Winds for the Louis Vuitton America's Cup qualifying races picked up in Bermuda's Great Sound from the gentle breezes which dominated the head-to-head racing on Thursday, allowing the 50-foot foiling catamarans to fly around the course.
The New Zealand and Swedish crews dominated their races from start to finish, making few mistakes and giving their opponents little chance to pass, while the French boat once again looked wobbly on its foils at times, losing them crucial seconds.
"We are sailing a much better race now, we had two really good starts," Artemis Racing skipper Nathan Outteridge said in a televised interview following his crew's victories over Oracle Team USA and SoftBank Team Japan.

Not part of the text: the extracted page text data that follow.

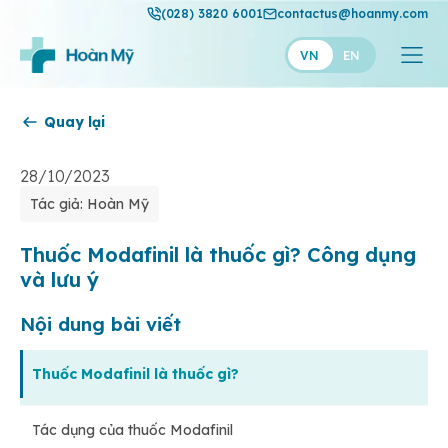
(028) 3820 6001
contactus@hoanmy.com
VN
EN
Quay lại
Hoàn Mỹ
Hoàn Mỹ Gold
28/10/2023
Tác giả: Hoàn Mỹ
Hạnh Phúc
Thuận Mỹ
Thuốc Modafinil là thuốc gì? Công dụng
và lưu ý
Nội dung bài viết
Thuốc Modafinil là thuốc gì?
Tác dụng của thuốc Modafinil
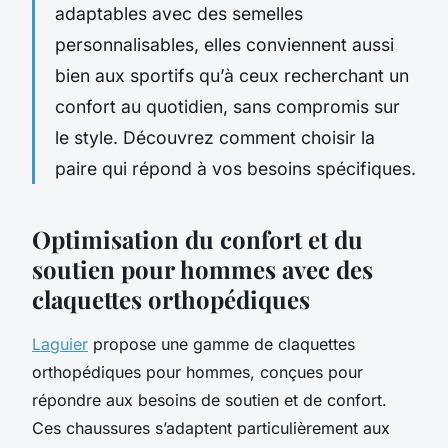
adaptables avec des semelles
personnalisables, elles conviennent aussi
bien aux sportifs qu’à ceux recherchant un
confort au quotidien, sans compromis sur
le style. Découvrez comment choisir la
paire qui répond à vos besoins spécifiques.
Optimisation du confort et du
soutien pour hommes avec des
claquettes orthopédiques
Laguier
propose une gamme de claquettes
orthopédiques pour hommes, conçues pour
répondre aux besoins de soutien et de confort.
Ces chaussures s’adaptent particulièrement aux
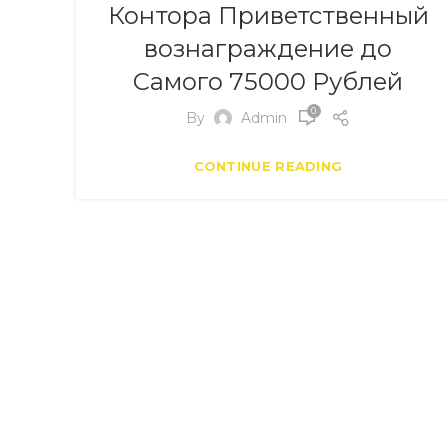
Контора Приветственный
вознаграждение до
Самого 75000 Рублей
0
By
Admin
CONTINUE READING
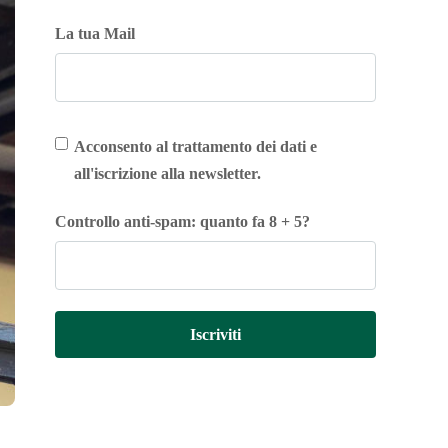
La tua Mail
Acconsento al trattamento dei dati e
all'iscrizione alla newsletter.
Controllo anti-spam: quanto fa 8 + 5?
Iscriviti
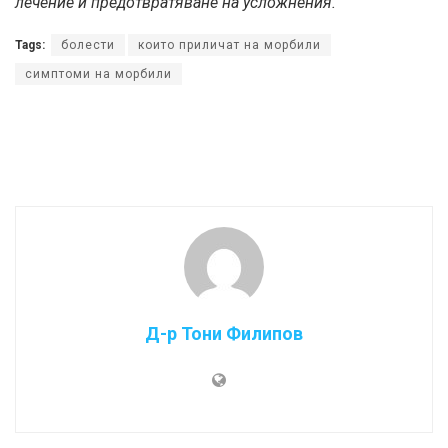
лечение и предотвратяване на усложнения.
Tags:
болести
които приличат на морбили
симптоми на морбили
Д-р Тони Филипов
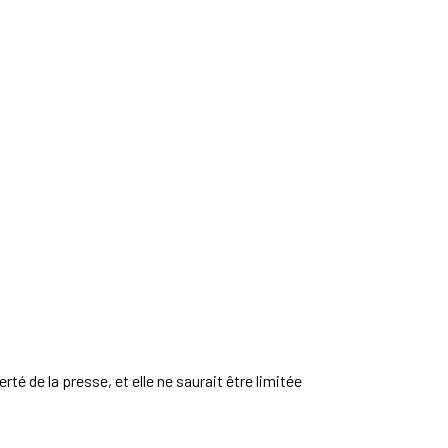
erté de la presse, et elle ne saurait être limitée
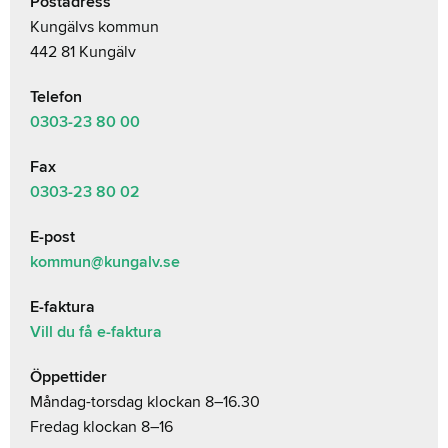
Postadress
Kungälvs kommun
442 81 Kungälv
Telefon
0303-23
80 00
Fax
0303-23 80 02
E-post
kommun@kungalv.se
E-faktura
Vill du få e-faktura
Öppettider
Måndag-torsdag klockan 8–16.30
Fredag klockan 8–16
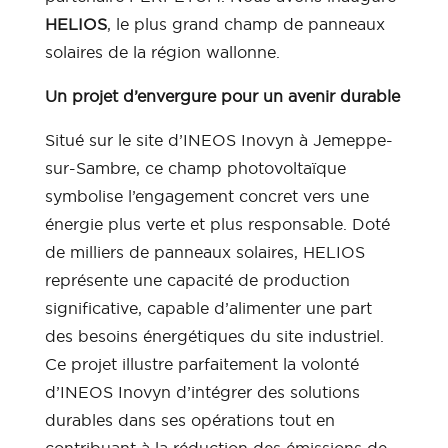
HELIOS
, le plus grand champ de panneaux
solaires de la région wallonne.
Un projet d’envergure pour un avenir durable
Situé sur le site d’INEOS Inovyn à Jemeppe-
sur-Sambre, ce champ photovoltaïque
symbolise l’engagement concret vers une
énergie plus verte et plus responsable. Doté
de milliers de panneaux solaires, HELIOS
représente une capacité de production
significative, capable d’alimenter une part
des besoins énergétiques du site industriel.
Ce projet illustre parfaitement la volonté
d’INEOS Inovyn d’intégrer des solutions
durables dans ses opérations tout en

Emirates Team New Zealand are battling with Oracle Team USA to top the qualifying round robin event. Should they do so they would gain a bonus point for the America's Cup match against the holders if they go the whole way through the competition.
The crews reached speeds of more than 40 knots as they screeched around the natural race course of Bermuda's Great Sound, with the New Zealand team's revolutionary "cyclors" - sailors sitting on fixed cycling pedestals - providing the power needed to drive the boat's hydraulics.
The six teams are racing each other twice in the head-to-head match race format, with a point for the winners.